Oceanside Unified to rename school after local indigenous scholar

OCEANSIDE — The city’s school district is deciding when to officially rename one of its elementary schools after a Luiseño scholar.

In June, the Oceanside Unified School District board of trustees voted to rename San Luis Rey Elementary School after Pablo Tac, a Luiseño or Payómkawichum (People of the West) indigenous scholar whose writings were a primary source of the Luiseño language and culture up to the 20th century.

Tac was born on Jan. 15, 1822, at Mission San Luis Rey, located in present-day Oceanside. While studying for the Catholic priesthood in Rome, Tac wrote a description of life as a Mission Indian, created a dictionary of his people’s language and wrote about the lives and experiences of native people in Southern California.

He studied Latin and was the first Luiseño to attend college.

During the 2019-2020 school year, Garrison and San Luis Rey Elementary Schools were combined at the San Luis Rey campus after sinkholes were found on Garrison’s campus. It was then decided that the two schools would remain together and unite as one under a new name.

A committee comprised of several community members was formed to choose potential names for the newly united school. The committee narrowed more than 330 name submissions down to their top three choices for the board’s consideration: Pablo Tac, Dolores Huerta and John Lewis.

Huerta is known for her work as a labor activist and leader in the Chicano Civil Rights Movement, having co-founded the National Farm Workers Association and pushed for women’s rights in the 1970s and 1980s. Lewis was one of the original 13 Freedom Riders who worked to end racial segregation in the United States and uplift the voices of people of color.

Trustee Eleanor Juanita Evans made the first motion in favor of selecting Tac’s name over the other two choices.

“I know as we go into the future they will have many physical institutions, even ships named after them and have been named after them,” Evans said about Huerta and Lewis, explaining as to why she chose Tac’s name instead. “It’s really exciting that we have someone that’s academic, that is of the Oceanside-Mission San Luis Rey heritage, and who has made such an impact academically as well as within the humanities.”

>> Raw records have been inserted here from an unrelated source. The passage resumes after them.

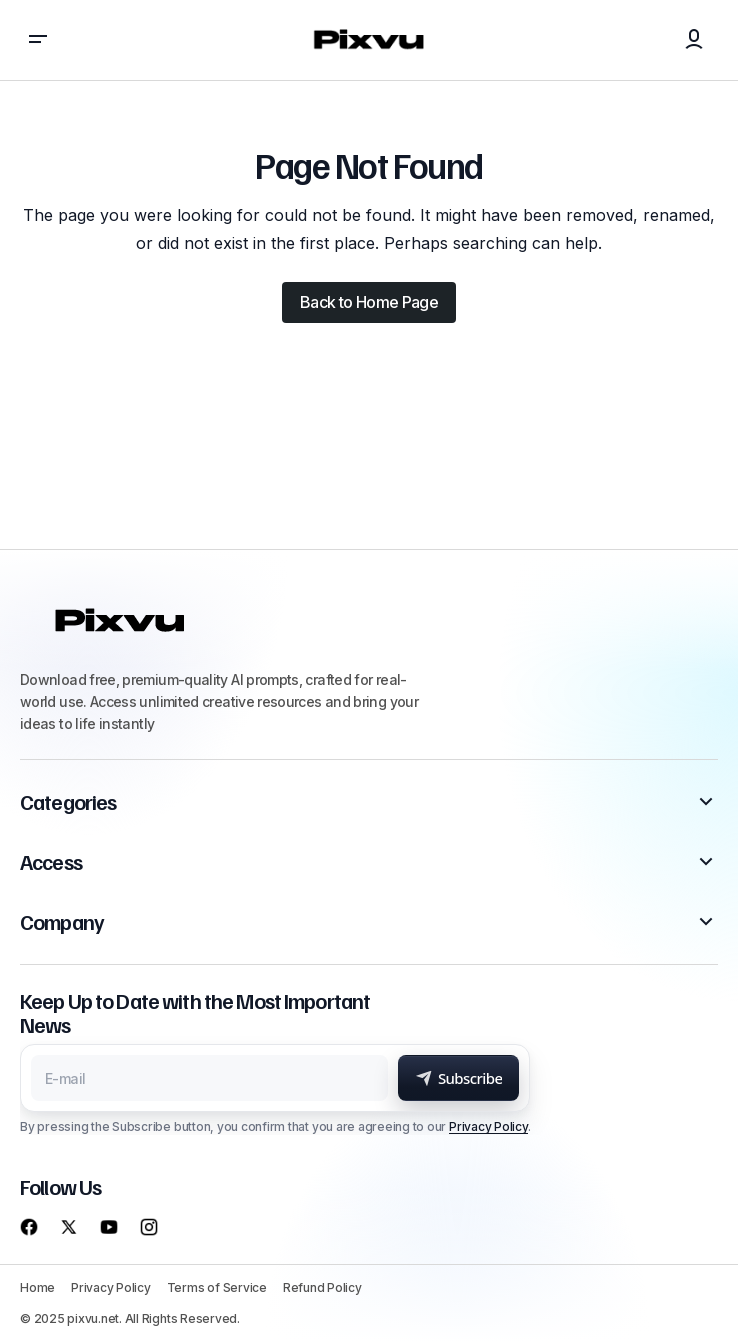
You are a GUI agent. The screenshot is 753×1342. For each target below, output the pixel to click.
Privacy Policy (488, 1126)
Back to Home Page (369, 302)
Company (62, 922)
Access (51, 862)
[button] (38, 40)
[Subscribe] (459, 1078)
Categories (68, 802)
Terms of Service (217, 1287)
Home (37, 1287)
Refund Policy (322, 1287)
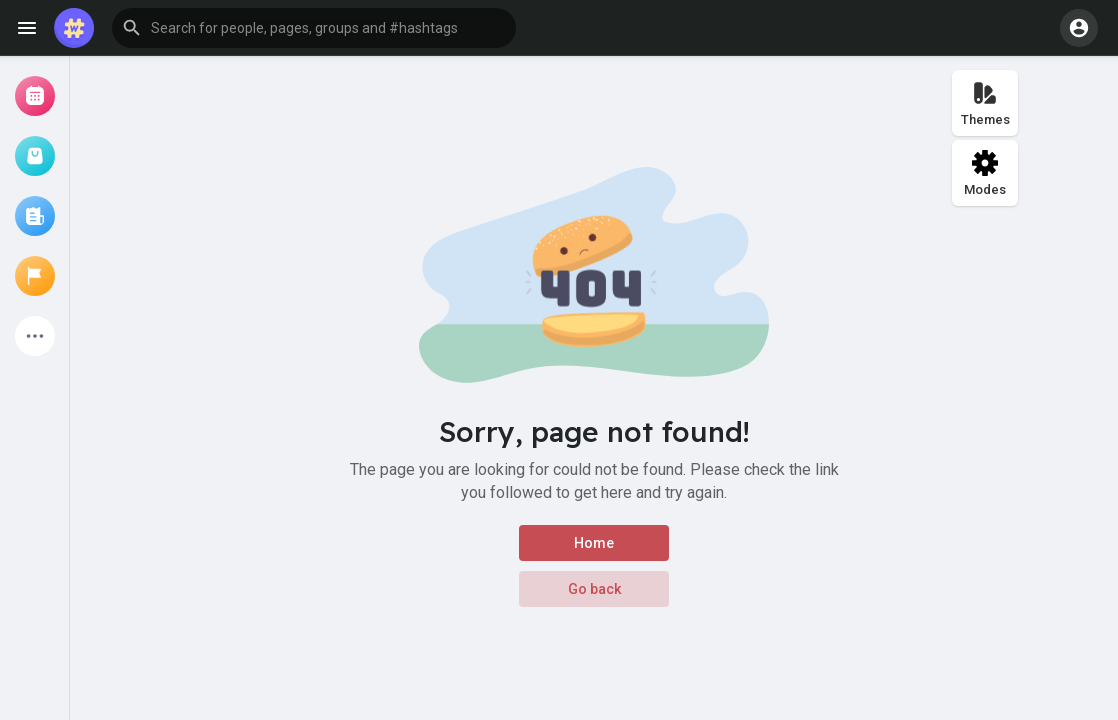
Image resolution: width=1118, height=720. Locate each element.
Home (594, 543)
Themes (985, 103)
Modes (985, 173)
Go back (594, 589)
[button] (314, 28)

Trustee Eric Joyce also shared why he thought Tac’s name is “the perfect fit” for the school, connecting Tac’s work with the elementary school’s dual-language program.

“His contribution for preserving language and the translation of his native language fits in really well with the idea that language is a big piece of the programming at San Luis Rey right now,” Joyce said. “It’ll be one of a kind, and I think it’s a beautiful name.”

The board unanimously approved the decision to rename the school after Tac.

One public speaker, Victoria Mariani, a fifth-grade teacher at San Luis Rey, urged the board to wait to formally rename the school until its renovations are complete.

“It would be premature to change the name of a very old, dilapidated school before any or all work is completed on campus,” Mariani said. “It will be a very hard sale to embrace a new identity under the same old, subpar surroundings.”

Another speaker, Michael Rael, said Tac’s name is the only one out of the three choices that provide “any kind of reconciliation or any kind of reparations for the neglect that has occurred” at both San Luis Rey and Garrison school sites.

At the upcoming July 20 board meeting, members will receive an update from staff about timelines on district bond projects including the San Luis Rey remodel. After receiving that information, the board will determine when to officially rename the school.